HARIANHALUAN.ID – Lebih kurang 30 kilometer perjalanannya berjalan kaki dari Nagari Silantai ke Sawahlunto, bukan lagi hanya sekadar memori yang membekas di kepala selama puluhan tahun silam. Sebaliknya, ingatan itu sudah menjadi sebuah pijakan bagi hidupnya tentang bagaimana mahalnya pendidikan memapah jalannya sebuah cita-cita.
Prof. Dr. Novesar Jamarun, M.Si, seorang anak nan jauh di pelosok nagari di Kabupaten Sijunjung, tepatnya di Nagari Silantai, Kecamatan Sumpur Kudus. Nagari Silantai, bersembunyi dalam belantara Rimbo Lisun, dan ketika itu jalan setapak hanya dilalui kuda beban dan kerbau pedati. Tepatnya pada 6 Mei 1962 lalu, lahirlah Novesar Jamarun ini dari pasangan Jamariyah (ibu) bersuku Caniago dan Jamarun (bapak) bersuku Malayu.

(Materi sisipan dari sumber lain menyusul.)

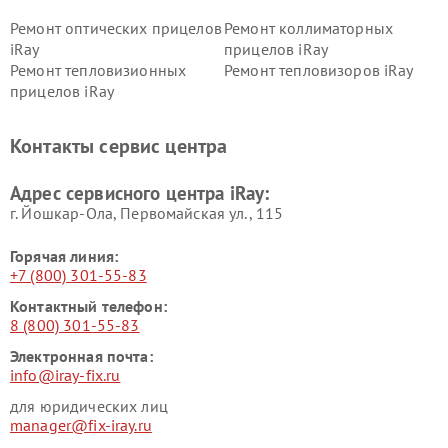
Ремонт оптических прицелов
Ремонт коллиматорных
iRay
прицелов iRay
Ремонт тепловизионных
Ремонт тепловизоров iRay
прицелов iRay
Контакты сервис центра
Адрес сервисного центра iRay:
г. Йошкар-Ола, Первомайская ул., 115
Горячая линия:
+7 (800) 301-55-83
Контактный телефон:
8 (800) 301-55-83
Электронная почта:
info@iray-fix.ru
для юридических лиц
manager@fix-iray.ru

Novesar atau yang lebih dikenal Pak Ong itu tak menampik, bahwa keluarganya memang terlahir sebagai keluarga terdidik dan cukup terpandang. Namun, hidup yang tiba-tiba bisa mencekik, kesusahan hidup dirasakan pula oleh keluarganya.
“Kami delapan bersaudara dan masa kecil kami adalah kampung kecil tak terjamah kemajuan di masanya, yaitu Silantai. Orang tua kami cukup berada pada masa itu, tapi pada tahun 1965 tiba-tiba hidup kami mendadak susah,” ujarnya, Minggu (10/8/2025).
Kepada Haluan, Novesar membingkai masa-masa kehidupannya di kampung kecil itu dengan seluk-beluk kedukaan dan kebahagiaan dari hidup yang sesungguhnya. Ia yang lebih akrab disapa si Ong daripada nama aslinya, dikarenakan masa kecilnya sendiri. Novesar kecil dulunya seorang pendiam dan patuh. Orang Silantai menyebut pendiam itu paontok.
“Jadi kata ontok itu bisanya saya sebut ongtok. Melekatlah nama ini ke saya jadinya di lingkungan keluarga. Jadilah keseringan nama si Ong ini daripada Novesar. Bahkan sampai kini saya lebih dikenal Pak Ong daripada Pak Nov. Tapi alhamdulillah, nama itu berkah juga untuk saya,” ujarnya melepas gelak tawa.
Ia mengenyam sekolah dasarnya di SD 1 Silantai, ber-SMP Sawasta Silantai, dan ber-SMA di SMA 1 Sawahlunto. Sejak SD dan SMP, Novesar telah disibukkan dengan kemandiriannya, membantu orang tuanya setiap hari. Di pagi subuh, Novesar dalam pagi berembun dan dingin sudah mengikuti ibu bapaknya menyadap karet di ladang, dan setelahnya baru pergi bersekolah.